Don’t get me wrong — I’m probably the first one in the newsroom demanding speedy publication of those charming cats. But if every news outlet uses the same footage, presented in the same way, with the now obligatory text on screen, how is anyone going win the battle for people’s attention?
Hopefully media organizations will work out their strengths and break from the pack to succeed. Chasing clicks, taps, and views with the same content is a short-term game.
Animate it!: The appetite for mobile/social video will continue to grow…and maybe brevity will finally win out. Let’s explain the world with short animated graphics or even GIFs.

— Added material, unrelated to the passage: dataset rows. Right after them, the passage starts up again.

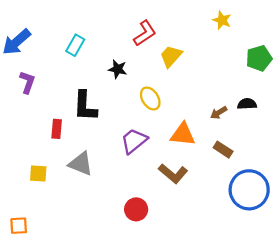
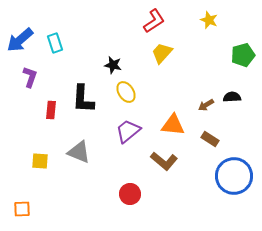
red L-shape: (145, 33) -> (154, 21), moved
cyan rectangle: (75, 45) -> (55, 43), moved, turned -48
yellow ellipse: (150, 98) -> (126, 92), moved
red rectangle: (57, 129) -> (51, 110), moved

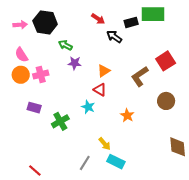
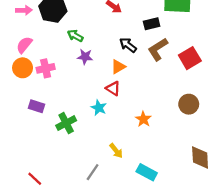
black rectangle: (131, 22) -> (152, 24), moved
black arrow: (114, 37) -> (128, 45), moved
pink semicircle: (21, 55) -> (24, 45), turned 70
brown L-shape: (140, 76) -> (158, 49), moved
cyan rectangle: (116, 162) -> (147, 172), moved

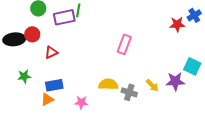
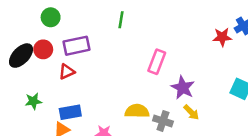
green line: (78, 10) -> (121, 20), moved
purple rectangle: (64, 17) -> (77, 46), moved
black ellipse: (14, 39) -> (21, 56), turned -40
purple star: (175, 81) -> (183, 88), moved, turned 30

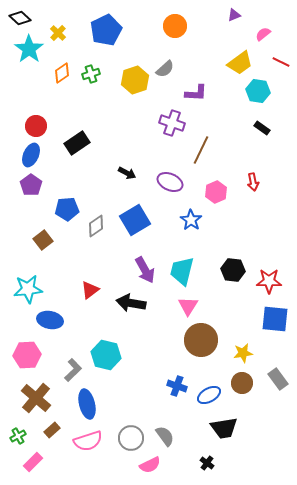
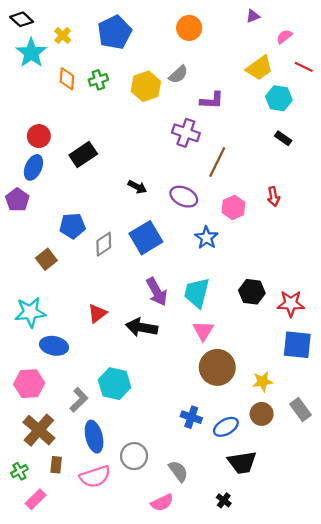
orange diamond: (62, 73) -> (67, 79), turned -50
purple pentagon: (31, 185) -> (17, 200), moved
brown rectangle: (52, 430) -> (56, 465), turned -42
gray circle: (131, 438) -> (134, 456), moved

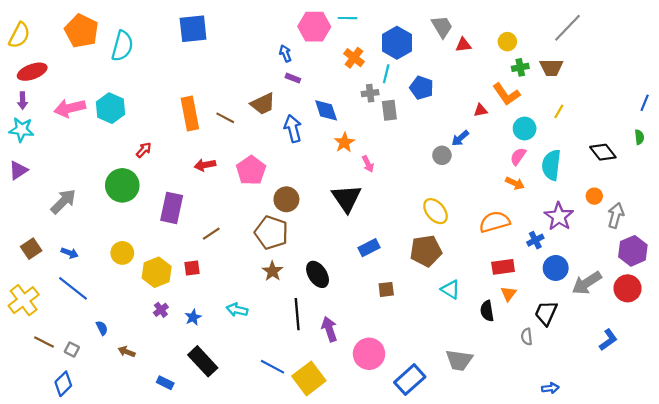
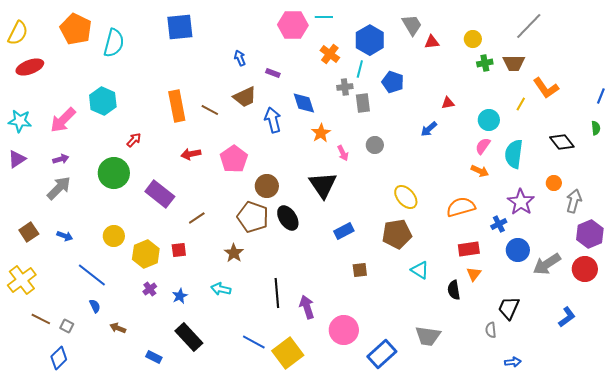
blue arrow: (285, 53) -> (240, 58), moved
orange L-shape: (506, 94) -> (546, 88), moved
purple arrow: (23, 101) -> (61, 159), moved, turned -105
pink arrow: (70, 108) -> (63, 120), moved, turned -32
gray circle: (442, 155) -> (375, 145), moved
purple rectangle: (172, 208) -> (160, 194), turned -64
brown star: (272, 271) -> (234, 253), moved
black ellipse: (318, 274) -> (288, 218), moved
blue line: (73, 288) -> (92, 275), moved
black trapezoid: (546, 313) -> (509, 308), moved
gray semicircle: (527, 337) -> (491, 330), moved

Snapchat has unleashed incredible creative forces with Discover and Stories. This short-form storytelling is bound to catch on beyond the world of chat apps. To quote Cory Bergman of Breaking News, “it’s the videofication of everything.”
No flipping: Stop making people tilt their heads or twist their phones. 16:9 is not the only aspect ratio in town and we’ll see more “traditional” broadcasters experiment with vertical video.
Look around you: The New York Times wowed us with its high-end VR stories. Others, including the BBC, have given reporters 360º cameras to experiment in the field. In 2016, you’ll see more VR videos as they become easier to film and publish to a range of platforms. Yes, that person on the train waving their phone around is just trying to get the full VR experience.
Notifications: As a rather indiscriminate subscriber to notifications, I’m hoping they’ll become smarter in 2016 — more personalised and contextual. Or maybe I just need to switch them off.
Atomic: The Circa app we knew and loved no longer exists, but its promise of atomized news is by no means dead. Expect to see more from the labs of The New York Times, the BBC and others on this front. (And don’t forget to count how many articles report the death of the article.)
XX: More big media organizations will wake up to the fact that half the world has two X chromosomes, and they’ll offer a more representative news agenda as a result of this revelation.
Oh, and we’ll see even more amazing women in digital. I’m sure.
Nathalie Malinarich is the mobile editor for BBC News.